2008/058

Rapport

Verzoeker, in 2000 toegelaten tot Nederland als vluchteling, diende in 2003 een verzoek om verlening van het Nederlanderschap in (naturalisatieverzoek). In juli van dat jaar werd zijn dossier overgedragen aan de unit 1(F) van de IND omdat het vermoeden bestond dat artikel 1(F) van het Vluchtelingenverdrag op hem van toepassing was.

Verzoeker klaagde onder meer over de lange duur van de behandeling van zijn naturalisatieverzoek en over het feit dat hij niet op de hoogte was gehouden van de gang van zaken.

Het is begrijpelijk dat in het belang van een zorgvuldige besluitvorming de beslissing op het naturalisatieverzoek is aangehouden tot na de beantwoording van de vraag of artikel 1(F) van toepassing is. In verzoekers geval duurt de vertraging echter inmiddels vijf jaren; dit moet met name worden toegeschreven aan het feit dat de aanpak van 1(F)zaken kennelijk onvoldoende is georganiseerd. Verder is verzoeker pas in 2006 geïnformeerd over de overdracht van zijn dossier. Nadien heeft de IND hem weliswaar tussenberichten gestuurd over het verloop van de 1(F)-procedure, maar nadere informatie over de mogelijke gevolgen van het naturalisatieverzoek en het verdere verloop daarvan, ontbreekt.

Klachten gegrond wegens schending van respectievelijk het vereiste van voortvarendheid en het vereiste van actieve en adequate informatieverstrekking.
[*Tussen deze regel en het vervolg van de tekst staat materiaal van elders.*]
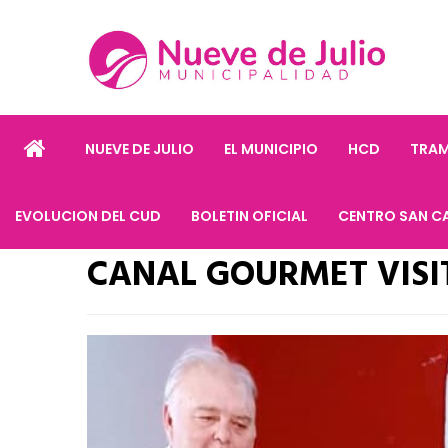
NUEVE DE JULIO
EL MUNICIPIO
HCD
TRAM
EVOLUCION DEL CUD
BOLETIN OFICIAL
CENTRO SAN C
CANAL GOURMET VISI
Instantie: Immigratie- en Naturalisatiedienst

Klacht:

Lange duur van behandeling van ingediend verzoek om naturalisatie; pas achteraf geïnformeerd dat dossier was overgedragen om te beoordelen of er aanwijzingen waren om asielstatus in te trekken.

Oordeel:

Gegrond

Instantie: Immigratie- en Naturalisatiedienst

Klacht:

Toezegging het dossier te beoordelen niet nagekomen.